Penasaran dengan tingkah Pak Tua, saya mencoba bertanya ada apa dengannya, berharap tak menyinggung dirinya. Dengan sedikit kaget atas pertanyaanku, Pak Tua pun menjelaskan bahwa dirinya mengalami gangguan penglihatan dalam hal ini Tuna Netra. Gangguan itu telah dia idap sejak lahir. Karena faktor ekonomi guna memenuhi kebutuhan sehari-hari, dirinya juga hanya lulusan SD karena keterbatasan yang dia miliki, sehingga tak memiliki pilihan selain berdagang. Dia lanjut bercerita,. Katanya “di Kota seperti ini, orang-orang sepertinya jarang ada yang melirik,” Jika dia tak berusaha sendiri meski dengan keterbatasan fisik, maka dia akan mati.

Setelah membungkus dagangannya yang saya beli, Pak Tua kembali berdiri melayani orang-orang yang ingin membeli tempenya. Dan saya pun pamit padanya dan tak lupa berterima kasih. 
Sepenggal cerita singkat di atas, bukanlah bermaksud menampilkan sisi kekurangan seseorang. Melainkan memberikan suatu gambaran akan kreativitas seorang Tuna Netra melalui gelombang hidup. Dan saya kagum dengannya, walau tampak hidupnya begitu sulit.

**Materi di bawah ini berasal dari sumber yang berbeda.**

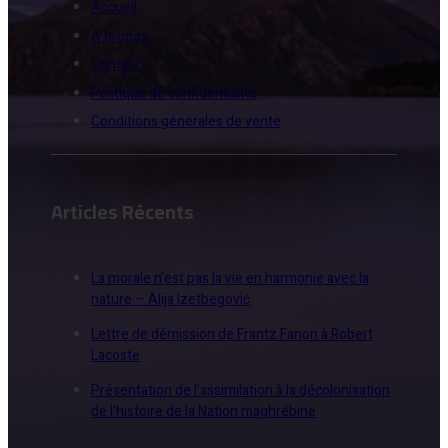
Accueil
A propos
Contact
Politique de confidentialité
Conditions générales de vente
Articles Récents
La morale n’est pas la vie en harmonie avec la
nature – Alija Izetbegović
Lettre de démission de Frantz Fanon à Robert
Lacoste
Présentation de l’assimilation à la décolonisation
de l’histoire de la Nation maghrébine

Persis yang dikatakan Erich Fromm “Kreativitas membutuhkan Keberanian untuk melepaskan Kepastian.”
“Kepastian atas keterbatasan fisik Pak Tua, tak menjadikannya kehilangan akal melampaui keterbatasannya untuk kreatif.”

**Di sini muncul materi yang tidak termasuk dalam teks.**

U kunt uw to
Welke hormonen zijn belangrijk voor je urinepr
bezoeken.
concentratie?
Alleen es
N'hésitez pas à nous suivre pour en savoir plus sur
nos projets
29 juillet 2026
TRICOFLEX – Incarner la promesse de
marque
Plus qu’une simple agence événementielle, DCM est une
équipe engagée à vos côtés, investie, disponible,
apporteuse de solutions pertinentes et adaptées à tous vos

Di sisi lain, ada hal yang mencengangkan dan mungkin saja bermuara keprihatinan. Di Kota sebesar ini, seseorang dengan keterbatasan fisik belum mendapatkan perhatian khusus. Yang sepatutnya mendapat perhatian lebih, dengan upaya memberikannya tata kelola khusus bagi penyandang Tuna Netra sehingga dia memiliki harapan hidup yang meningkat dari segi ekonomi. Katakanlah, bantuan modal dan pelatihan-pelatihan berwirausaha atau bisa saja memberikannya jaminan pekerjaan seperti orang-orang dengan fisik normal pada umumnya. Sehingga kemudian hari, harapan orang-orang dengan jenis keterbatasan fisik seperti Pak Tua maupun orang-orang dengan keterbatasan fisik lainnya, mampu bersaing bersama orang-orang yang tak memiliki keterbatasan fisik dengan berpacu pada kemampuan skill. Bahkan bukan hal tak mungkin, orang-orang dengan keterbatasan fisik mampu menciptakan lapangan kerja.

Tutup cerita, “Semoga hal ini tidak terjadi di wilayah lain, khususnya daerah pelosok.”